§ WHAT IS BEING ASKED
Once you reach the line containing "abogado responden cada", copy it and every line after it exactly, through the end of the data below.

[Data items]
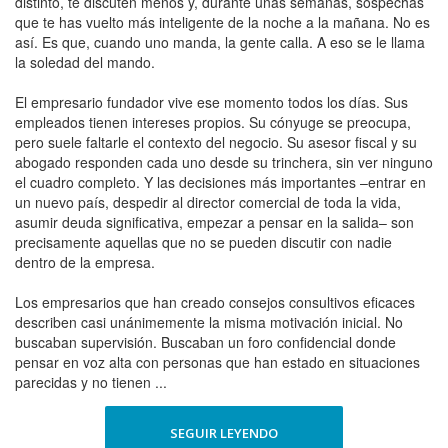
distinto, te discuten menos y, durante unas semanas, sospechas
que te has vuelto más inteligente de la noche a la mañana. No es
así. Es que, cuando uno manda, la gente calla. A eso se le llama
la soledad del mando.
El empresario fundador vive ese momento todos los días. Sus
empleados tienen intereses propios. Su cónyuge se preocupa,
pero suele faltarle el contexto del negocio. Su asesor fiscal y su
abogado responden cada uno desde su trinchera, sin ver ninguno
el cuadro completo. Y las decisiones más importantes –entrar en
un nuevo país, despedir al director comercial de toda la vida,
asumir deuda significativa, empezar a pensar en la salida– son
precisamente aquellas que no se pueden discutir con nadie
dentro de la empresa.
Los empresarios que han creado consejos consultivos eficaces
describen casi unánimemente la misma motivación inicial. No
buscaban supervisión. Buscaban un foro confidencial donde
pensar en voz alta con personas que han estado en situaciones
parecidas y no tienen ...
SEGUIR LEYENDO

§ REPLY
abogado responden cada uno desde su trinchera, sin ver ninguno
el cuadro completo. Y las decisiones más importantes –entrar en
un nuevo país, despedir al director comercial de toda la vida,
asumir deuda significativa, empezar a pensar en la salida– son
precisamente aquellas que no se pueden discutir con nadie
dentro de la empresa.
Los empresarios que han creado consejos consultivos eficaces
describen casi unánimemente la misma motivación inicial. No
buscaban supervisión. Buscaban un foro confidencial donde
pensar en voz alta con personas que han estado en situaciones
parecidas y no tienen ...
SEGUIR LEYENDO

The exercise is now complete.